Movement, across the room, and she realizes they are not alone. A ghost of a man, white-haired and wild-eyed, sits on a piano bench, his back to the keys.

He is pleading in German.

“Not yet,” he says, clutching a handful of music to his chest. “Not yet. I need more time.”

His voice is strange, too loud, as if he cannot hear. But Luc’s, when he answers, is a smooth hard tone, a low bell, a sound felt as much as heard.

“The vexing thing about time,” he says, “is that it’s never enough. Perhaps a decade too short, perhaps a moment. But a life always ends too soon.”

“Please,” begs the man, sinking to his hands and knees before the darkness, and Addie flinches for him, knows his pleas won’t work.

“Let me make another deal!”

Luc forces the man to his feet. “The time for deals is done, Herr Beethoven.
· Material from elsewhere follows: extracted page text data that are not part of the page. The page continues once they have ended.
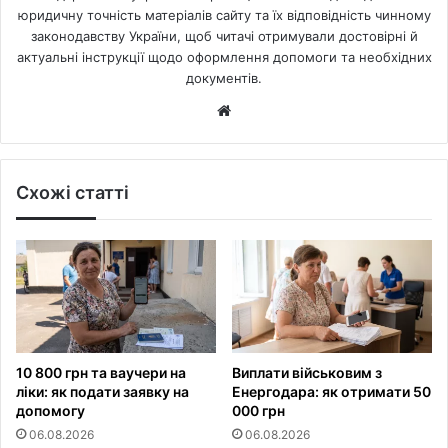
юридичну точність матеріалів сайту та їх відповідність чинному
законодавству України, щоб читачі отримували достовірні й
актуальні інструкції щодо оформлення допомоги та необхідних
документів.
Website
Схожі статті
10 800 грн та ваучери на
Виплати військовим з
ліки: як подати заявку на
Енергодара: як отримати 50
допомогу
000 грн
06.08.2026
06.08.2026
Now, you must say the words.”

The man shakes his head. “No.”

And Addie cannot see Luc’s eyes, but she can feel his temper changing. The air ripples in the room around them, a wind, and something stronger.
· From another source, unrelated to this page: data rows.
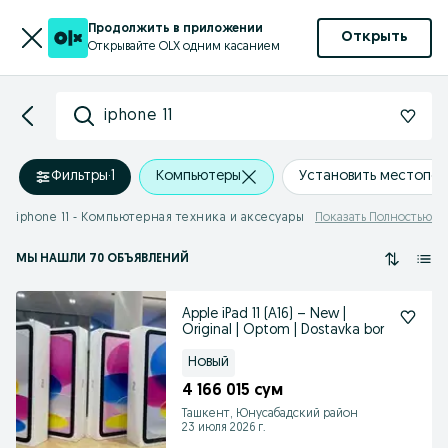
Продолжить в приложении
Открыть
Открывайте OLX одним касанием
iphone 11
Фильтры
·
1
Компьютеры
Установить местопо
iphone 11 - Компьютерная техника и аксесуары
Показать Полностью
МЫ НАШЛИ 70 ОБЪЯВЛЕНИЙ
Apple iPad 11 (A16) – New |
Original | Optom | Dostavka bor
Новый
4 166 015 сум
Ташкент, Юнусабадский район
23 июля 2026 г.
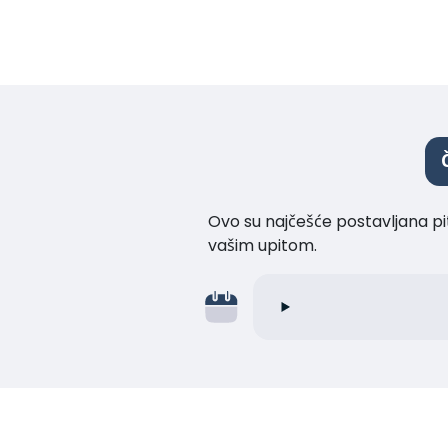
Ovo su najčešće postavljana pi
vašim upitom.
“Surrender your soul,” says Luc. “Or I will take it by force.”

“No!” shouts the man, hysterical now. “Begone, Devil. Begone, and—”

It is the last thing he says, before Luc unfolds.
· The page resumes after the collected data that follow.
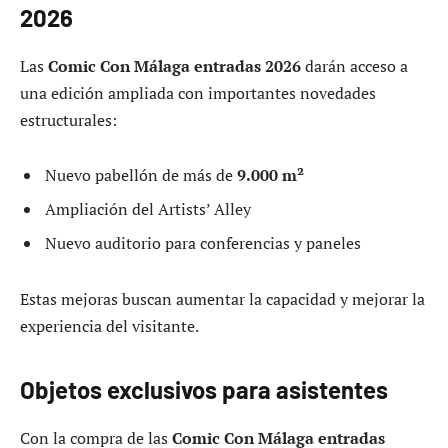
2026
Las
Comic Con Málaga entradas 2026
darán acceso a
una edición ampliada con importantes novedades
estructurales:
Nuevo pabellón de más de
9.000 m²
Ampliación del Artists’ Alley
Nuevo auditorio para conferencias y paneles
Estas mejoras buscan aumentar la capacidad y mejorar la
experiencia del visitante.
Objetos exclusivos para asistentes
Con la compra de las
Comic Con Málaga entradas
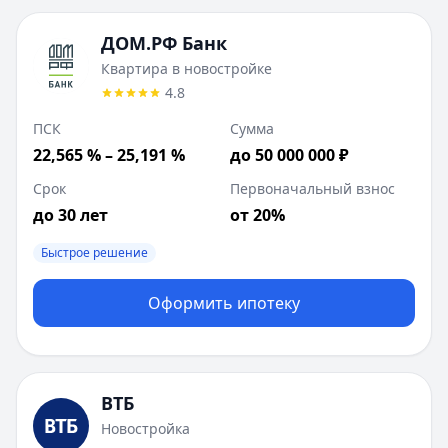
ДОМ.РФ Банк
Квартира в новостройке
4.8
ПСК
Сумма
22,565 % – 25,191 %
до 50 000 000 ₽
Срок
Первоначальный взнос
до 30 лет
от 20%
Быстрое решение
Оформить ипотеку
ВТБ
Новостройка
That is the only way to think of it.

The black hair rises from his face, climbing through the air like weeds, and his skin ripples and splits, and what spills out is not a man. It is a monster. It is a god. It is the night itself, and something else, something she has never seen, something she cannot bear to look at. Something older than the dark.

“Surrender.”

And now the voice is not a voice at all, but a medley of snapping branches and summer wind, a wolf’s low growl, and the sudden shifting of rocks underfoot.

The man burbles and pleads. “Help!” he cries out, but it is no use. If there is anyone beyond the door, they will not hear.

“Help!” he cries again, uselessly.

And then the monster plunges its hand into his chest.

The man staggers, pale and gray, as the darkness plucks his soul like a piece of fruit. It comes loose with a tearing sound, and the composer stumbles, and falls to the floor. But Addie’s eyes are locked on the bloom of light in the shadow’s hand, jagged and unsteady. And before she can study the ribbons of color curling on its surface, before she can wonder at the images coiling inside, the darkness closes its fingers around the soul, and it crackles through him like lightning, and plunges out of sight.

The composer sits slumped against his piano bench, head back, and eyes empty.

Luc’s hand, she will learn, is always subtle. They will see his work and call it sickness, call it heart failure, call it madness, suicide, overdose, accident.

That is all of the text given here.